Authentication with Google ID tokens

Preview

This feature is in Private Preview.

To authenticate to and access Databricks REST APIs, you have two options:

  • Databricks personal access token to access a workspace. See Authentication using Databricks personal access tokens. You can use these for workspace-level REST APIs only.

  • Open ID Connect (OIDC) token to access any REST API. For Account API 2.0, OIDC token authentication is the only supported authentication type. Only for the Account API 2.0, you also must create and provide a secondary type of token called a Google Cloud OAuth access token with each request.

OpenID Connect (OIDC) tokens are an open standard to support authentication. OIDC 1.0 is a simple identity layer on top of the OAuth 2.0 protocol. It allows clients to verify the identity of users based on authentication that is performed by an authorization server. It also gets basic profile information about the user in an interoperable and REST-like manner. OIDC tokens by default have a one hour expiry. On Google Cloud, Databricks REST APIs only support Google-issued OIDC tokens, commonly known as Google ID tokens.

For account-level APIs such as Account API 2.0, you need two tokens to make an API request: a Google ID token and a Google OAuth access token with the cloud-platform scope. The Google OAuth access token is a Google-issued authorization token that allows the Account API to access your Google Cloud resources on your behalf, such as creating a GKE cluster to run your workspace.

This article describes the steps to authenticate to Databricks REST APIs using Google ID tokens and Google OAuth access tokens and how to create the required Google Cloud service accounts and generate tokens for these accounts. A single Google ID token can be used for account-level APIs or workspace-level APIs, but cannot be used for both purposes. The steps for setting up tokens for workspace-level and account-level APIs are the same for most steps, and the important differences are called out in the instructions.
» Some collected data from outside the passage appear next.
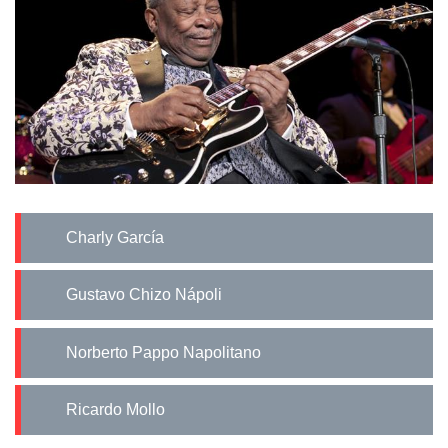
Charly García
Gustavo Chizo Nápoli
Norberto Pappo Napolitano
Ricardo Mollo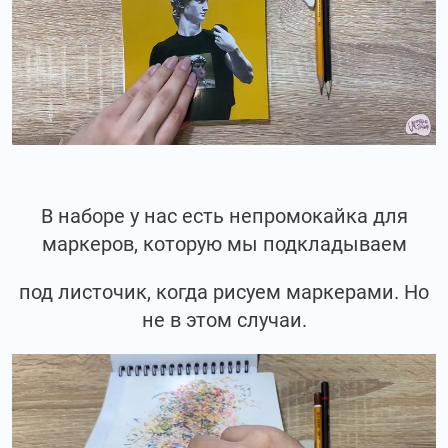
В наборе у нас есть непромокайка для
маркеров, которую мы подкладываем
под листочик, когда рисуем маркерами. Но
не в этом случаи.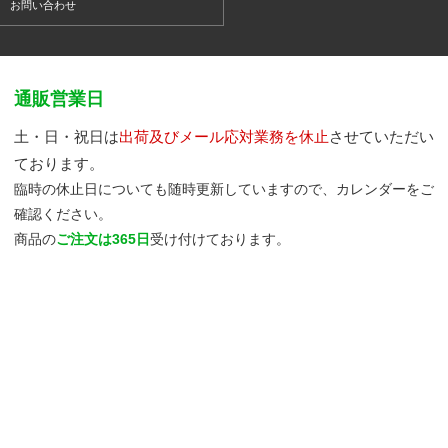
お問い合わせ
通販営業日
土・日・祝日は
出荷及びメール応対業務を休止
させていただい
ております。
臨時の休止日についても随時更新していますので、カレンダーをご
確認ください。
商品の
ご注文は365日
受け付けております。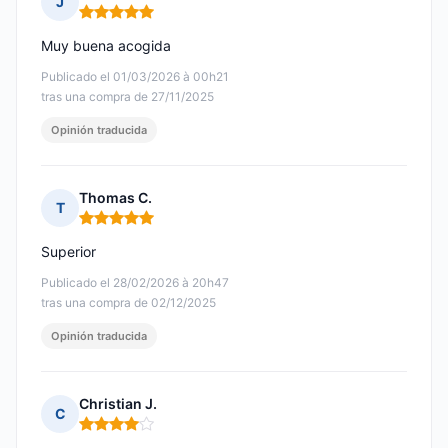
J
Nota: 5 de 5
Muy buena acogida
Publicado el 01/03/2026 à 00h21
tras una compra de 27/11/2025
Opinión traducida
Thomas C.
T
Nota: 5 de 5
Superior
Publicado el 28/02/2026 à 20h47
tras una compra de 02/12/2025
Opinión traducida
Christian J.
C
Nota: 4 de 5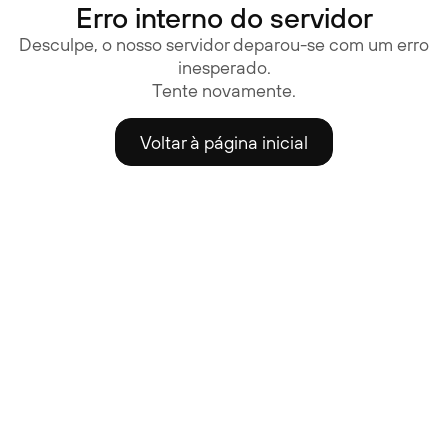
Erro interno do servidor
Desculpe, o nosso servidor deparou-se com um erro
inesperado.
Tente novamente.
Voltar à página inicial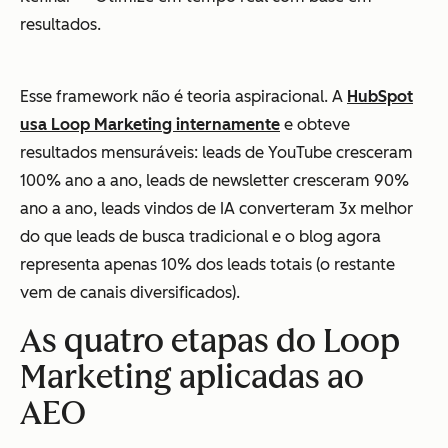
resultados.
Esse framework não é teoria aspiracional. A
HubSpot
usa Loop Marketing internamente
e obteve
resultados mensuráveis: leads de YouTube cresceram
100% ano a ano, leads de newsletter cresceram 90%
ano a ano, leads vindos de IA converteram 3x melhor
do que leads de busca tradicional e o blog agora
representa apenas 10% dos leads totais (o restante
vem de canais diversificados).
As quatro etapas do Loop
Marketing aplicadas ao
AEO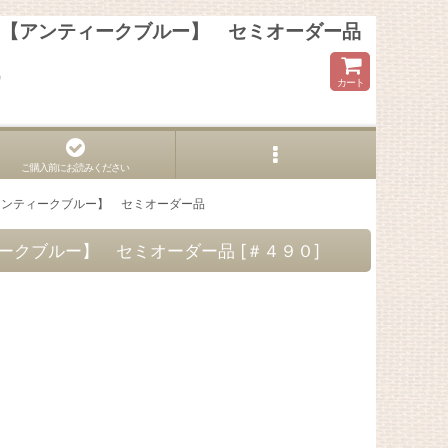
0 【アンティークブルー】 セミオーダー品
ら
カート
ご購入前にお読みください
【アンティークブルー】 セミオーダー品
ティークブルー】 セミオーダー品
[
＃４９０
]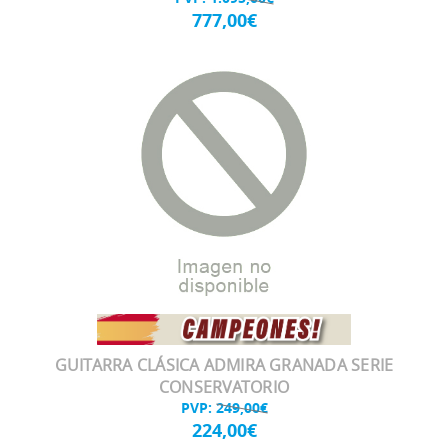
777,00€
GUITARRA CLÁSICA ADMIRA GRANADA SERIE
CONSERVATORIO
PVP:
249,00€
224,00€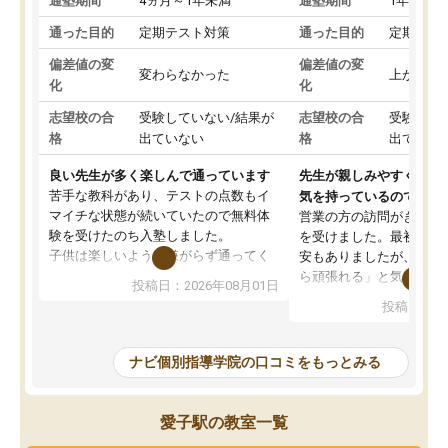
通塾期間
4ヵ月～1年未満
通塾期間
1年以上
通った目的
定期テスト対策
通った目的
定期テス
偏差値の変
偏差値の変
変わらなかった
上がった
化
化
志望校の合
受験していない/結果が
志望校の合
受験して
格
出ていない
格
出ていな
良い先生が多く楽しんで通っています
先生が親しみやすく勉強
苦手な教科があり、テストの点数もイ
気を持っているので安心
マイチな状態が続いていたので無料体
営業の方の訪問がきっか
験を受けたのち入塾しました。
を受けました。最初は続
子供は楽しいようで嫌がらず通ってく
安もありましたが、子ど
れています。
ら頑張れる」と気に入り
投稿日：2026年08月01日
先生は良い方が多く、いつも笑顔で対
以上お世話になっていま
投稿日：20
応して頂けるので安心してお任せする
ても分かりやすく、学校
ことができます。
き方や、子どもに合った
教室は少し狭い印象なので夜の時間帯
方を丁寧に教えてくださ
ナビ個別指導学院の口コミをもっとみる
など生徒さんが多い時間帯は手狭では
が深まっていると感じま
ないかな？と感じます。
熱心で、一人ひとりの苦
また駅前にあるのでアクセスは良いで
握し、復習や講習を通し
愛子駅の教室一覧
すが駐車場がないのでお迎えの際に近
ポートしてくださいます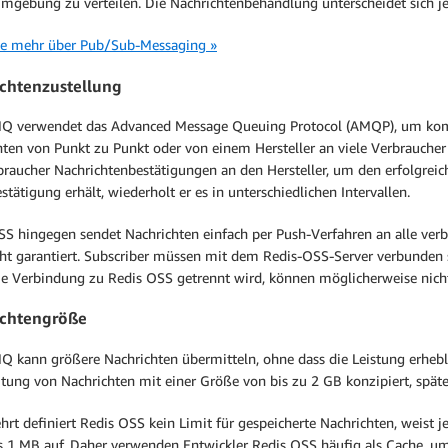
mgebung zu verteilen. Die Nachrichtenbehandlung unterscheidet sich je
ie mehr über Pub/Sub-Messaging »
chtenzustellung
Q verwendet das Advanced Message Queuing Protocol (AMQP), um komp
hten von Punkt zu Punkt oder von einem Hersteller an viele Verbrauch
rbraucher Nachrichtenbestätigungen an den Hersteller, um den erfolgrei
stätigung erhält, wiederholt er es in unterschiedlichen Intervallen.
SS hingegen sendet Nachrichten einfach per Push-Verfahren an alle ver
cht garantiert. Subscriber müssen mit dem Redis-OSS-Server verbunden
e Verbindung zu Redis OSS getrennt wird, können möglicherweise nicht
ichtengröße
 kann größere Nachrichten übermitteln, ohne dass die Leistung erheblic
itung von Nachrichten mit einer Größe von bis zu 2 GB konzipiert, spät
t definiert Redis OSS kein Limit für gespeicherte Nachrichten, weist j
s 1 MB auf. Daher verwenden Entwickler Redis OSS häufig als Cache, um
For a production environment, Databricks strongly recommends that you use two service accounts to work with Databricks REST APIs.

  • Create one service account (SA-1) to run your workloads.

  • Create another service account (SA-2) to hold permissions to your Databricks and Google Cloud resources.

  • Grant SA-1 permission to impersonate SA-2 to call Databricks REST APIs.

With the impersonation model, one team can manage your workload security, and another can manage your resource security. Because you only grant the impersonation permissions as needed, this approach offers security and flexibility for your organization.

This article describes how to perform these steps for production use, but you can adapt these instructions for non-production use. For non-production prototypes and testing, you can use your Google user account to impersonate SA-2 or use one service account for both SA-1 and SA-2.

Step 1: Create and configure two service accounts

  1. Create two new Google Cloud service accounts. Follow the instructions in the Google article Creating a service account. To use the Google Cloud Console, go to the Service Accounts page and choose a Google Cloud project to create it in. The Google Cloud project in which you create these service accounts does not need to match the project that you use for Databricks workspace, nor do the new service accounts need to use the same Google Cloud project as each other.

    • Token-creating service account (SA-1): This service account automates creation of tokens for the main service account. These tokens will be used to call Databricks REST APIs. Google documentation calls this SA-1.

    • Main service account for Databricks REST APIs (SA-2): This service account acts as a principal (the automation user) for Databricks REST APIs and automated workflows. Google documentation calls this SA-2.

    Save the email address for both service accounts for use in later steps.

  2. Create a service account key for your token-creating service account (SA-1) and save it to a local file called SA-1-key.json.

    1. From the Google Cloud Console Service Accounts page, click the email address for SA-1.

    2. Click the KEYS tab.

    3. Click ADD KEY.

    4. Ensure that JSON (the default) is selected.

    5. Click CREATE.

    6. The web page downloads a key file to your browser. Move that file to your local working directory and rename it SA-1-key.json.

    For additional instructions, see the Google article Creating service account keys.

  3. Grant your token-creating service account (SA-1) the Service Account Token Creator Role on your main service account (SA-2). Follow the instructions in the Google article Direct request permissions.

    1. From the Google Cloud Console Service Accounts page, click the email address for SA-2.

    Important

    In Google Cloud Console, be sure to edit your main SA (SA-2), not your token-creating SA (SA-1):

    1. Click PERMISSIONS.

    2. Click GRANT ACCESS.

    3. In the New Principals field, paste the email address for your token-creating SA (SA-1).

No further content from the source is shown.